__PROBLEM TO WORK ON__
Retype the entries, please, from their first line to the line containing "特朗普：伊朗不能撑太久，战争将", exactly and only those lines, minus the pictures.

__SUPPLIED MATERIAL__
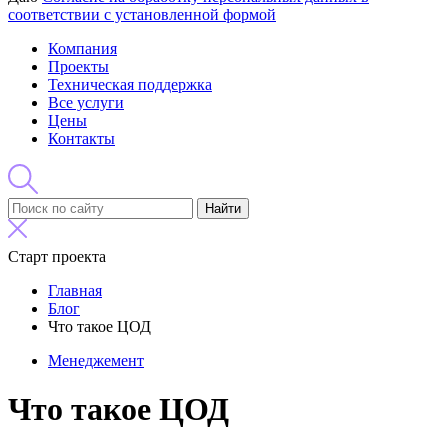
соответствии с установленной формой
Компания
Проекты
Техническая поддержка
Все услуги
Цены
Контакты
Найти
Старт проекта
Главная
Блог
Что такое ЦОД
Менеджемент
Что такое ЦОД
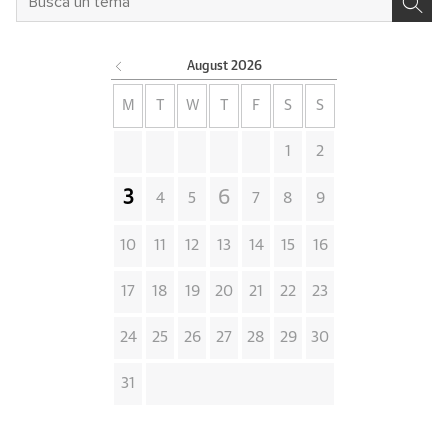
August
2026
M
T
W
T
F
S
S
1
2
3
6
4
5
7
8
9
10
11
12
13
14
15
16
17
18
19
20
21
22
23
24
25
26
27
28
29
30
31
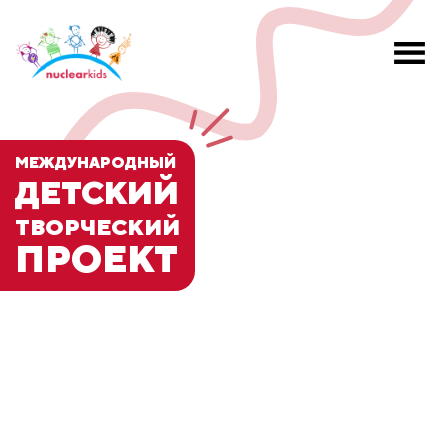
МЕЖДУНАРОДНЫЙ
ДЕТСКИЙ
ТВОРЧЕСКИЙ
ПРОЕКТ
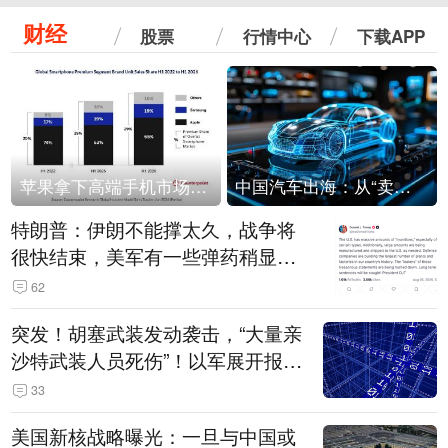
财经
股票
行情中心
下载APP
苹果拿下高端手机市场65%的份额：iPhone 17系列功不可没
中国汽车出海：从“卖出去”到“走进去”
特朗普：伊朗不能撑太久，战争将
很快结束，美军有一些弹药稍显紧
张！伊朗公布拟议的海峡管理文本
62
突发！胡塞武装发动袭击，“大量亲
沙特武装人员死伤”！以军展开报复
性空袭
33
美国新核战略曝光：一旦与中国或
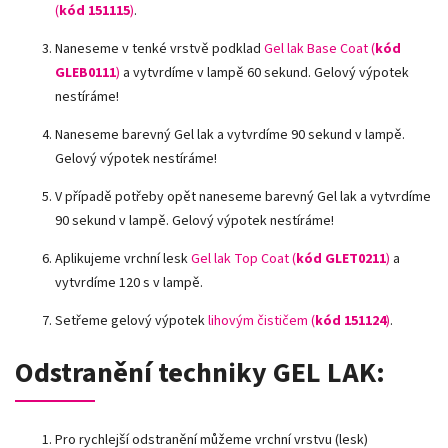
(
kód 151115
)
.
Naneseme v tenké vrstvě podklad
Gel lak Base Coat (
kód
GLEB0111
)
a vytvrdíme v lampě 60 sekund. Gelový výpotek
nestíráme!
Naneseme barevný Gel lak a vytvrdíme 90 sekund v lampě.
Gelový výpotek nestíráme!
V případě potřeby opět naneseme barevný Gel lak a vytvrdíme
90 sekund v lampě. Gelový výpotek nestíráme!
Aplikujeme vrchní lesk
Gel lak Top Coat (
kód GLET0211
)
a
vytvrdíme 120 s v lampě.
Setřeme gelový výpotek
lihovým čističem (
kód 151124
)
.
Odstranění techniky GEL LAK:
Pro rychlejší odstranění můžeme vrchní vrstvu (lesk)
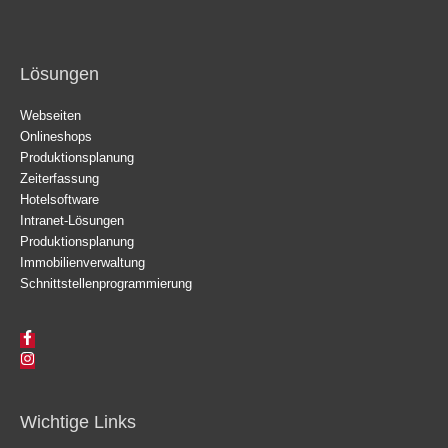
Lösungen
Webseiten
Onlineshops
Produktionsplanung
Zeiterfassung
Hotelsoftware
Intranet-Lösungen
Produktionsplanung
Immobilienverwaltung
Schnittstellenprogrammierung
Wichtige Links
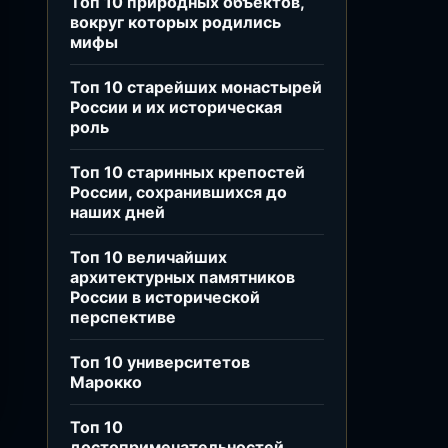
Топ 10 природных объектов,
вокруг которых родились
мифы
Топ 10 старейших монастырей
России и их историческая
роль
Топ 10 старинных крепостей
России, сохранившихся до
наших дней
Топ 10 величайших
архитектурных памятников
России в исторической
перспективе
Топ 10 университетов
Марокко
Топ 10
достопримечательностей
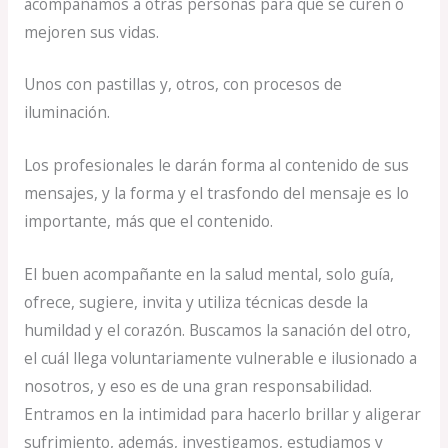
acompañamos a otras personas para que se curen o
mejoren sus vidas.
Unos con pastillas y, otros, con procesos de
iluminación.
Los profesionales le darán forma al contenido de sus
mensajes, y la forma y el trasfondo del mensaje es lo
importante, más que el contenido.
El buen acompañante en la salud mental, solo guía,
ofrece, sugiere, invita y utiliza técnicas desde la
humildad y el corazón. Buscamos la sanación del otro,
el cuál llega voluntariamente vulnerable e ilusionado a
nosotros, y eso es de una gran responsabilidad.
Entramos en la intimidad para hacerlo brillar y aligerar
sufrimiento, además, investigamos, estudiamos y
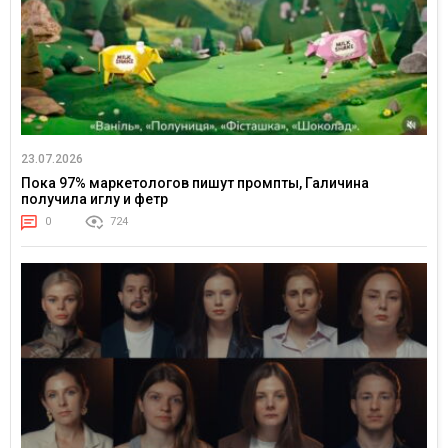
23.07.2026
Пока 97% маркетологов пишут промпты, Галичина
получила иглу и фетр
0
724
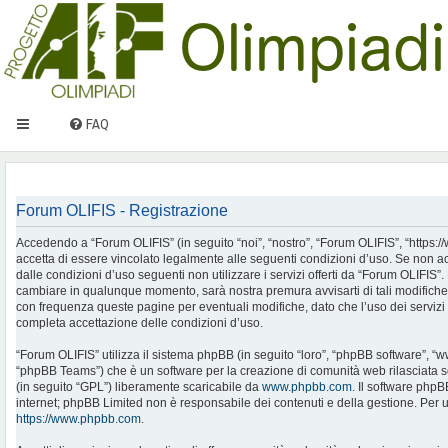
FAQ
Forum OLIFIS - Registrazione
Accedendo a “Forum OLIFIS” (in seguito “noi”, “nostro”, “Forum OLIFIS”, “https://www.
accetta di essere vincolato legalmente alle seguenti condizioni d’uso. Se non ac
dalle condizioni d’uso seguenti non utilizzare i servizi offerti da “Forum OLIFIS
cambiare in qualunque momento, sarà nostra premura avvisarti di tali modifiche
con frequenza queste pagine per eventuali modifiche, dato che l’uso dei servizi 
completa accettazione delle condizioni d’uso.
“Forum OLIFIS” utilizza il sistema phpBB (in seguito “loro”, “phpBB software”, 
“phpBB Teams”) che è un software per la creazione di comunità web rilasciata so
(in seguito “GPL”) liberamente scaricabile da
www.phpbb.com
. Il software phpB
internet; phpBB Limited non è responsabile dei contenuti e della gestione. Per u
https://www.phpbb.com
.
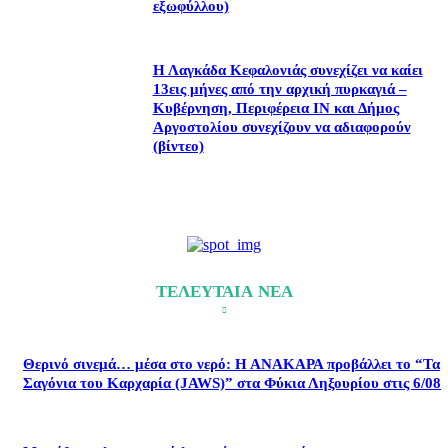
εξωφύλλου)
Η Λαγκάδα Κεφαλονιάς συνεχίζει να καίει
13εις μήνες από την αρχική πυρκαγιά –
Κυβέρνηση, Περιφέρεια ΙΝ και Δήμος
Αργοστολίου συνεχίζουν να αδιαφορούν
(βίντεο)
ΤΕΛΕΥΤΑΙΑ ΝΕΑ
Θερινό σινεμά… μέσα στο νερό: Η ΑΝΑΚΑΡΑ προβάλλει το “Τα
Σαγόνια του Καρχαρία (JAWS)” στα Φύκια Ληξουρίου στις 6/08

__FINISHED TASK__
соответствии с установленной формой
Компания
Проекты
Техническая поддержка
Все услуги
Цены
Контакты
Найти
Старт проекта
Главная
Блог
Что такое ЦОД
Менеджемент
Что такое ЦОД
August
2026
M
T
W
T
F
S
S
1
2
3
6
4
5
7
8
9
10
11
12
13
14
15
16
17
18
19
20
21
22
23
24
25
26
27
28
29
30
31
МЕЖДУНАРОДНЫЙ
ДЕТСКИЙ
ТВОРЧЕСКИЙ
ПРОЕКТ
财经
股票
行情中心
下载APP
苹果拿下高端手机市场65%的份额：iPhone 17系列功不可没
中国汽车出海：从“卖出去”到“走进去”
特朗普：伊朗不能撑太久，战争将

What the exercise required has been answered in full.